README

TV-regularized Stereo Disparity in OpenCV

Overview

The TV-regularized stereo disparity implementation in this repo is based on the following paper:

Pock, Thomas, et al. "A convex formulation of continuous multi-label problems." Computer Vision–ECCV 2008: 10th European Conference on Computer Vision, Marseille, France, October 12-18, 2008, Proceedings, Part III 10. Springer Berlin Heidelberg, 2008.

Inputs:

Image Left

Image right

Output results:

Duality gap

Output disparity

Dependencies

	Version
cmake	3.22
Python	3.8.10
OpenCV	4.5.1
libtbb-dev	2020.1-2
OpenMP	4.5

How to build and run

$ git clone https://github.com/raymondngiam/tv-regularized-stereo-disparity-in-opencv.git
$ cd tv-regularized-stereo-disparity-in-opencv
$ mkdir build && cd build
$ cmake ..
$ make
$ make install
$ cd ../install/bin/release/
$ ./main

Implementation Details

Let $u(x,y)$ be a vector field representing the disparity between image $I_1(x,y)$ and $I_2(x,y)$ .

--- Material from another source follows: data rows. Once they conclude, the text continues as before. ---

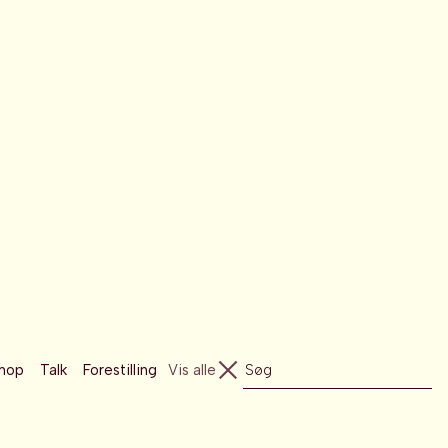
hop
Talk
Forestilling
Vis alle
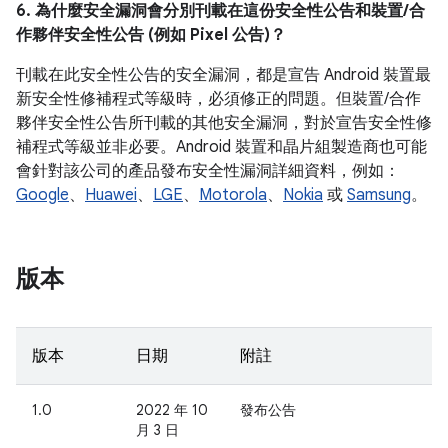
6. 為什麼安全漏洞會分別刊載在這份安全性公告和裝置/合
作夥伴安全性公告 (例如 Pixel 公告)？
刊載在此安全性公告的安全漏洞，都是宣告 Android 裝置最
新安全性修補程式等級時，必須修正的問題。但裝置/合作
夥伴安全性公告所刊載的其他安全漏洞，對於宣告安全性修
補程式等級並非必要。Android 裝置和晶片組製造商也可能
會針對該公司的產品發布安全性漏洞詳細資料，例如：
Google
、
Huawei
、
LGE
、
Motorola
、
Nokia
或
Samsung
。
版本
版本
日期
附註
1.0
2022 年 10
發布公告
月 3 日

$I_1(x,y) = I_2(x+u(x,y),y)$

From here onwards, we represent the input space as vector $\mathbf{x} = \begin{bmatrix}x \\ y \end{bmatrix}$

Let $\rho(\mathbf{x},u(\mathbf{x}))$ is a function that maps to the error function:

$\rho(\mathbf{x},u(\mathbf{x})) = |I_1(\begin{bmatrix}x \\ y \end{bmatrix}) - I_2(\begin{bmatrix}x + u(\mathbf{x}) \\ y \end{bmatrix})|$

The variational stereo disparity problem with total variation regularization is thus given by

$\min_u \biggl\{ \int_{\Omega} \rho(\mathbf{x},u(\mathbf{x})) d\mathbf{x} + \lambda \int_{\Omega} |\nabla u(\mathbf{x})|d\mathbf{x}\biggr\}\space \space \text{(Eq. 1)}$

where $\lambda$ is the smoothness regularization parameter.

Functional lifting

The key idea is to lift the original problem formulation to a higher dimensional space by representing $u$ in terms of its level sets.

Let the characteristic function $\mathbf{1}_{u>\gamma} (\mathbf{x}): \Omega \rightarrow \{0,1\}$ be the indicator for the $\gamma$ - super-levels of $u$ :

$\mathbf{1}_{u>\gamma} (\mathbf{x}) = \Bigl\{ \begin{matrix} 1 & \text{,if }u(\mathbf{x})>\gamma\\ 0 & \text{otherwise.} \end{matrix}$

Next, we make use of the above defined characteristic functions to construct a binary function $\phi$ which resembles the graph of $u$ .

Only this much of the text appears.